Localized, Renewable Energy Gets Big Money

Vivi Gorman
Posted on Thursday 21st January 2010

Community-based renewable energy projects in Vermont, Wisconsin, Colorado and California were granted over $20 million from the U.S. Department of Energy on Jan. 21, which matches $167 million in local government and private sector funding.

The five community projects involve generating energy from biomass, wind power, solar energy and biogas and are expected to create enough energy to displace the equivalent of emissions from 10,000 homes. DOE views projects like these at the community level as essential components of the nation’s energy portfolio.

Smaller, more localized renewable energy projects will serve as models for small government, campuses or small utilities to design other projects specific to their energy demands, DOE says.

The City of Montpelier, Vt., will use the funding to install a combined heat and power (CHP) district energy system running on locally-sourced renewable and sustainably-harvested wood chips. The energy generated from the CHP system will heat 176 buildings, including the Vermont Capitol Complex, city schools, City Hall and numerous buildings in the downtown district.

With the new funding, the Forest County Potawatomi Tribe in Wisconsin will see its goal through of replacing natural gas and propane as the main source of running the Tribe's governmental buildings by installing a biomass combined heat and power facility that will provide heating, cooling, and electricity, and a biogas digester, generation facility, three 100 kW wind turbines and three solar panels.
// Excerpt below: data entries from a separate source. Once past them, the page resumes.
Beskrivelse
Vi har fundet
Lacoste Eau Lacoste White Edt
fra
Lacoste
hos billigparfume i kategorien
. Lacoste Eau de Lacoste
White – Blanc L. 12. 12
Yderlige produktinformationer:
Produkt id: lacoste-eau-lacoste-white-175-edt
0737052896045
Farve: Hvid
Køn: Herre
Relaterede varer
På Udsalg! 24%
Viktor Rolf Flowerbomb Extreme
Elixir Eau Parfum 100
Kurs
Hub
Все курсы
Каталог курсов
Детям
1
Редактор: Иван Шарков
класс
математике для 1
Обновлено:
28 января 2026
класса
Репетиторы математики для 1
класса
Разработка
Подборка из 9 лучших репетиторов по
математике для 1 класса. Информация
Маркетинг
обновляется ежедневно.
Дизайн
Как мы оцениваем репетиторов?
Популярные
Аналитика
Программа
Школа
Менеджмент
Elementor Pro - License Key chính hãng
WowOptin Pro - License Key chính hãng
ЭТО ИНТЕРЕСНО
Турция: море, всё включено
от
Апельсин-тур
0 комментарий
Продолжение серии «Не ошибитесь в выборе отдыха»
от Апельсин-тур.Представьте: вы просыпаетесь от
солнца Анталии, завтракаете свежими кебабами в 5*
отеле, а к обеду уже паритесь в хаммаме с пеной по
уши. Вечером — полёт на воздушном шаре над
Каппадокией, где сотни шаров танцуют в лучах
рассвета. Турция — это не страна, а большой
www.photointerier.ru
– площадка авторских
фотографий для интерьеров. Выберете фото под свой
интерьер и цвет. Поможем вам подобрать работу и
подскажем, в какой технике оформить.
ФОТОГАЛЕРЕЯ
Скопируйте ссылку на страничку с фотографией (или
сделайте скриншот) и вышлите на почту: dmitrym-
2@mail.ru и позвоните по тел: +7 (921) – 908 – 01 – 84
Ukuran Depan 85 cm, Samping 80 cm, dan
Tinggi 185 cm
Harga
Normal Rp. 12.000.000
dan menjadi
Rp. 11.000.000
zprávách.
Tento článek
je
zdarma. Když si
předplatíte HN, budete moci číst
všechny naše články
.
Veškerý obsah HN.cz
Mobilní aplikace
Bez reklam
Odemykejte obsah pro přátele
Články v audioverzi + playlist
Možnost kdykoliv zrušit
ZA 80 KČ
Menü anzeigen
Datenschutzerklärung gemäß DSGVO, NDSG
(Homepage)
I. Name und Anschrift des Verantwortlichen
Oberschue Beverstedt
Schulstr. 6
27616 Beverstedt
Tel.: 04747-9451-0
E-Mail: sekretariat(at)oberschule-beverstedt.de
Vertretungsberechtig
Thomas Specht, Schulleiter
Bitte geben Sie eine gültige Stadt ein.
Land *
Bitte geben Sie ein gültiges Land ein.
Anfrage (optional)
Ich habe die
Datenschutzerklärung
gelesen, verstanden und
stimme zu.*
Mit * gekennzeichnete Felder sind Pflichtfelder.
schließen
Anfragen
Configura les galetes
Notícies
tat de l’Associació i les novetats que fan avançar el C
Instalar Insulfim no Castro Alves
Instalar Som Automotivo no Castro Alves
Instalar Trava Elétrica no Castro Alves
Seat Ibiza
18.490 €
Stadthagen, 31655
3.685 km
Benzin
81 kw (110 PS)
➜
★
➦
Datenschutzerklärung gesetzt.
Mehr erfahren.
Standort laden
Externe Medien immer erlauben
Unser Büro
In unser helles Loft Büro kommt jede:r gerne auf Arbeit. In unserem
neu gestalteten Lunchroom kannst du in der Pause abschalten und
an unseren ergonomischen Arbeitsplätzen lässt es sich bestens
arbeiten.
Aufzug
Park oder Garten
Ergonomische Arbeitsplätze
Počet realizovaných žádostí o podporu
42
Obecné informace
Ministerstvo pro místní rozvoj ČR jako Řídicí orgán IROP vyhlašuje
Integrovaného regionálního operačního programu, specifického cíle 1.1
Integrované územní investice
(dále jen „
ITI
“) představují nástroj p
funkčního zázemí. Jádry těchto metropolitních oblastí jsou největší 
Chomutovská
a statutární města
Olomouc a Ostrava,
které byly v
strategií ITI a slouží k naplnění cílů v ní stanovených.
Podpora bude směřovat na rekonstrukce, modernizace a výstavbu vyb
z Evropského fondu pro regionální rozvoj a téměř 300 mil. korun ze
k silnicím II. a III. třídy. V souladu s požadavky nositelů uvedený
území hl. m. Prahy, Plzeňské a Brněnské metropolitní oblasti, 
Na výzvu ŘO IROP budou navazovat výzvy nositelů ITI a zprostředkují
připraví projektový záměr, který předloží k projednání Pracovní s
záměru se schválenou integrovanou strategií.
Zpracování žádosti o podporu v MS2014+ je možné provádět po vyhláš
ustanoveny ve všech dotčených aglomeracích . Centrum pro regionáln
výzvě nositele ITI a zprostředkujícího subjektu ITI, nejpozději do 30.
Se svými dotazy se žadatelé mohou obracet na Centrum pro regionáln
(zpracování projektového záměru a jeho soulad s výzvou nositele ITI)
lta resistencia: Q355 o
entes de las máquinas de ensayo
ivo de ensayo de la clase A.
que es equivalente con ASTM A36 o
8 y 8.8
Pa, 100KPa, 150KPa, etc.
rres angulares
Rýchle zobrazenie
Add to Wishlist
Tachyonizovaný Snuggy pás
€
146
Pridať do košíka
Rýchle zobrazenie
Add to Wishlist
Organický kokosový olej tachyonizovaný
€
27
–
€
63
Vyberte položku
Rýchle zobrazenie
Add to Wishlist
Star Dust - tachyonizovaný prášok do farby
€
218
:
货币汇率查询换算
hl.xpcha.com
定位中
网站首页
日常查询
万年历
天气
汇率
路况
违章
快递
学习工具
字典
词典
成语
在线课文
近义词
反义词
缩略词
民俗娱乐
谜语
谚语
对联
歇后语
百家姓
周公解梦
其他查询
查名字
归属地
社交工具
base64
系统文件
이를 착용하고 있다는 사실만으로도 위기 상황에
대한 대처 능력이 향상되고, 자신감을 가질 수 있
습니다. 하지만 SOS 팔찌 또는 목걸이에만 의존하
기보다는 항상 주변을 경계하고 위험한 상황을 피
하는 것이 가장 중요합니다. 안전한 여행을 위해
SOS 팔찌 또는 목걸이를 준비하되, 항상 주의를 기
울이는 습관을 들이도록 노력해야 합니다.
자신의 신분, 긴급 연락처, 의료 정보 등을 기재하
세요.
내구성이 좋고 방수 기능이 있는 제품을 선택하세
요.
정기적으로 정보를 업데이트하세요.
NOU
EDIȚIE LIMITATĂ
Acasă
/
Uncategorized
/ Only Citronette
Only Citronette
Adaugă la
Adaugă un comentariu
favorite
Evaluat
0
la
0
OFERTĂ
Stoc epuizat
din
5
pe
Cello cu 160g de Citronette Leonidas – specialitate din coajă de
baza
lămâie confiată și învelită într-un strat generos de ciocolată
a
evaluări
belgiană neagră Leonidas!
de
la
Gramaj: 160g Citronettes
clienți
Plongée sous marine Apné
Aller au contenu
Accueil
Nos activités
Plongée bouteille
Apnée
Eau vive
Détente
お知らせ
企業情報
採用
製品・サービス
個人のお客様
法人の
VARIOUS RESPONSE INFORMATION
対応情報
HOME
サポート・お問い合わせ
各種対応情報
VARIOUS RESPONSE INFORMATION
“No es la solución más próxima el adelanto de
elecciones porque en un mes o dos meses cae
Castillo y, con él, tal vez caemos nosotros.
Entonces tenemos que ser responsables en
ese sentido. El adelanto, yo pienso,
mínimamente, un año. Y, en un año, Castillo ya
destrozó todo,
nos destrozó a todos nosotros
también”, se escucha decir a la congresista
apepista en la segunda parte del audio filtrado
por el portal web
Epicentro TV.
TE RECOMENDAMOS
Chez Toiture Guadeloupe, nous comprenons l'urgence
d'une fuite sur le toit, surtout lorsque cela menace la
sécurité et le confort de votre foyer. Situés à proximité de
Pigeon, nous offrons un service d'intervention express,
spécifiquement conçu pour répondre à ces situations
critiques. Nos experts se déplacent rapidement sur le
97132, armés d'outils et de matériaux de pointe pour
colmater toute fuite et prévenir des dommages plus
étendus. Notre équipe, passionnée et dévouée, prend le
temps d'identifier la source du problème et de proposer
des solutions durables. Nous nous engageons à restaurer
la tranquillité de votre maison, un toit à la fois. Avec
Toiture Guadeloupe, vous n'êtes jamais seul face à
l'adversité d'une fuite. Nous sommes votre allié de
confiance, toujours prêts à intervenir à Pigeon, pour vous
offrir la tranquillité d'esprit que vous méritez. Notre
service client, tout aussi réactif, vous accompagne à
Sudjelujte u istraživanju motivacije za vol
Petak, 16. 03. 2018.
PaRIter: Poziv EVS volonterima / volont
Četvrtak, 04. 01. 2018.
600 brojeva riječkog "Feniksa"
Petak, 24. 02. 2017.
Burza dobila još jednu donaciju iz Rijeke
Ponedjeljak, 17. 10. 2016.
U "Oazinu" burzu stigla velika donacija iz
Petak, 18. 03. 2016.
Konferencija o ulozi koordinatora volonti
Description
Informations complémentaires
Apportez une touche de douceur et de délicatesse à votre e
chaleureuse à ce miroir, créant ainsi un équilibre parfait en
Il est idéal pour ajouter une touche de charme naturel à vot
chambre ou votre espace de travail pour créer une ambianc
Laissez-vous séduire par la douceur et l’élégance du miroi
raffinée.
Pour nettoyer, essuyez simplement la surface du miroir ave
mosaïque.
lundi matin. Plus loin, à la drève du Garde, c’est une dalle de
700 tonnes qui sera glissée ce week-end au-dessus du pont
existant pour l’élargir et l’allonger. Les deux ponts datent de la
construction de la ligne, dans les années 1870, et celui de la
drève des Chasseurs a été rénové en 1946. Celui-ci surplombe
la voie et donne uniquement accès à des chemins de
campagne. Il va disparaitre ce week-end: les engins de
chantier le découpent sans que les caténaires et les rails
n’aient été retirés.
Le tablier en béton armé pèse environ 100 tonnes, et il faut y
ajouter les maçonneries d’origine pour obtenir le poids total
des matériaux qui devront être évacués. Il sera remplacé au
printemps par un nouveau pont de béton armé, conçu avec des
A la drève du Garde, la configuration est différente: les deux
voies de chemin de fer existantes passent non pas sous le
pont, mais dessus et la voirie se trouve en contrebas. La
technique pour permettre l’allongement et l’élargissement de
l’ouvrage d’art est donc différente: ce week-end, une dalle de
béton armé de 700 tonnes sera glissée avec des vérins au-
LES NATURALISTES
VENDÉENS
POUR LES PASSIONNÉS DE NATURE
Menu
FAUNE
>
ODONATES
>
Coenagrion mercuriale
In Holyoke, Colo., Phillips County will put its share towards a community-owned 30 MW wind energy project as the foundation of eventually constructing a 650MW wind farm within three counties in Northeastern Colorado. Part of the plan is to allow the local economy to benefit by sharing the project's revenues with local landowners and other project participants, creating jobs, and providing clean renewable energy for the area's primary communities.

In Sacramento, Calif., the Sacramento Municipal Utility District (SMUD) intends to install California’s first-ever two-mile "Solar Highway," a co-digestion process of fats, oil, and grease (FOG) and liquid food processing waste with sewage to produce biogas, and two low-NOx anaerobic digesters fed by two dairy facilities.

University of California at Davis will put its plan into motion to construct a Waste-to-Renewable Energy (WTRE) system to generate power from a renewable biogas fed fuel cell. Within this system, organic waste will be digested and subjected to methanogenic bacteria that will produce gases such as methane, carbon dioxide and hydrogen sulfide. Hydrogen sulfide and carbon dioxide will be extracted, leaving gas for use in a fuel cell system. The entire energy plan includes an advanced storage battery and fuel cell that will be fueled by the on-site biogas and provide electricity to West Village consumers.